SOURCE MATERIAL -
• • • •

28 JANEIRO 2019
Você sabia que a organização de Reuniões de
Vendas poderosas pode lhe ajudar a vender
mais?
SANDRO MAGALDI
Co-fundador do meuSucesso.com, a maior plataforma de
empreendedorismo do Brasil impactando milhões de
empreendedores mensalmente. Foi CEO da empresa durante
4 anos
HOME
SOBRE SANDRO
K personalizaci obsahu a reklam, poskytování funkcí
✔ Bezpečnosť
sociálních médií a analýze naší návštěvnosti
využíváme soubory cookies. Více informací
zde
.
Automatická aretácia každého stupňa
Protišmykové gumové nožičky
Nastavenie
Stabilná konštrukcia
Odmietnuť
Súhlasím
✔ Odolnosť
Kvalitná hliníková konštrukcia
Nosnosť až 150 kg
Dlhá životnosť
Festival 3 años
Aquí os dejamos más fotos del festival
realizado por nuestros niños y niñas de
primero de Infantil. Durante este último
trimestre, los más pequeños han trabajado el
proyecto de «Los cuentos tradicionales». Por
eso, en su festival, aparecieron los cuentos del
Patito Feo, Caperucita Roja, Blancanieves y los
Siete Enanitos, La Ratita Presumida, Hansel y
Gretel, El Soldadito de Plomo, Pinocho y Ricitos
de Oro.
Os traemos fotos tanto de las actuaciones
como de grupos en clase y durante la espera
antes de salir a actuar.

• • • •

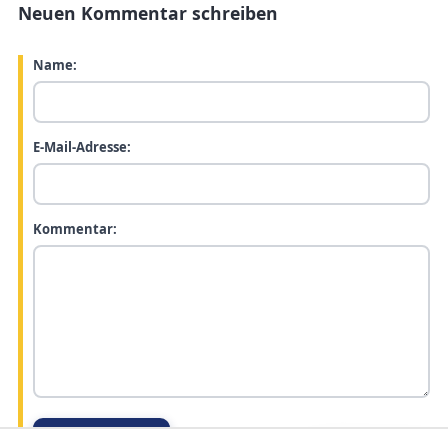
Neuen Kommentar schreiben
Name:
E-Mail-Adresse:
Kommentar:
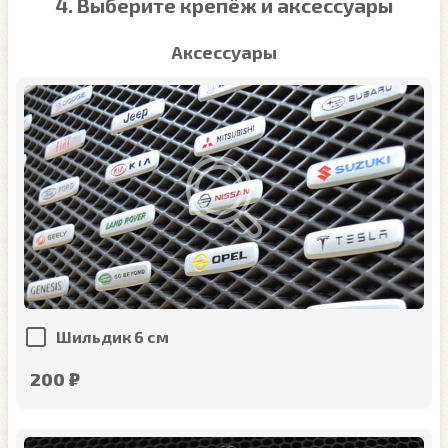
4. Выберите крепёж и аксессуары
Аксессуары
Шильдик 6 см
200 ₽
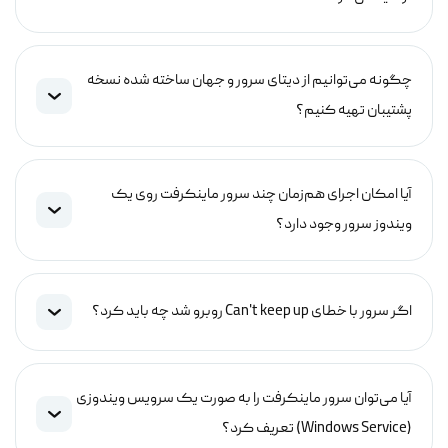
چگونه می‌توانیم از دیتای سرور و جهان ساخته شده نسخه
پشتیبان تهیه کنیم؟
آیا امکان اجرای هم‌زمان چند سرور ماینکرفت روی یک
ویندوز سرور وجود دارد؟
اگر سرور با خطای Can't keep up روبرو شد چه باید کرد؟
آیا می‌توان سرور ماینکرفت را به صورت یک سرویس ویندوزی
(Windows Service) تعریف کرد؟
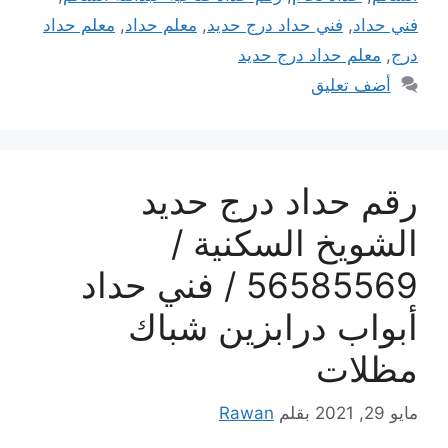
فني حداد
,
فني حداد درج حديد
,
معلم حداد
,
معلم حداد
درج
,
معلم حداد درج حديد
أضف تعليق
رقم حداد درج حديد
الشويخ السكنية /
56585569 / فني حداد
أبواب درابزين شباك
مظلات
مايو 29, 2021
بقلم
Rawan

• • • •

ASSIGNED TASK - In the records above, collect each line with "سرور".

FINISHED EXERCISE -
چگونه می‌توانیم از دیتای سرور و جهان ساخته شده نسخه
آیا امکان اجرای هم‌زمان چند سرور ماینکرفت روی یک
ویندوز سرور وجود دارد؟
اگر سرور با خطای Can't keep up روبرو شد چه باید کرد؟
آیا می‌توان سرور ماینکرفت را به صورت یک سرویس ویندوزی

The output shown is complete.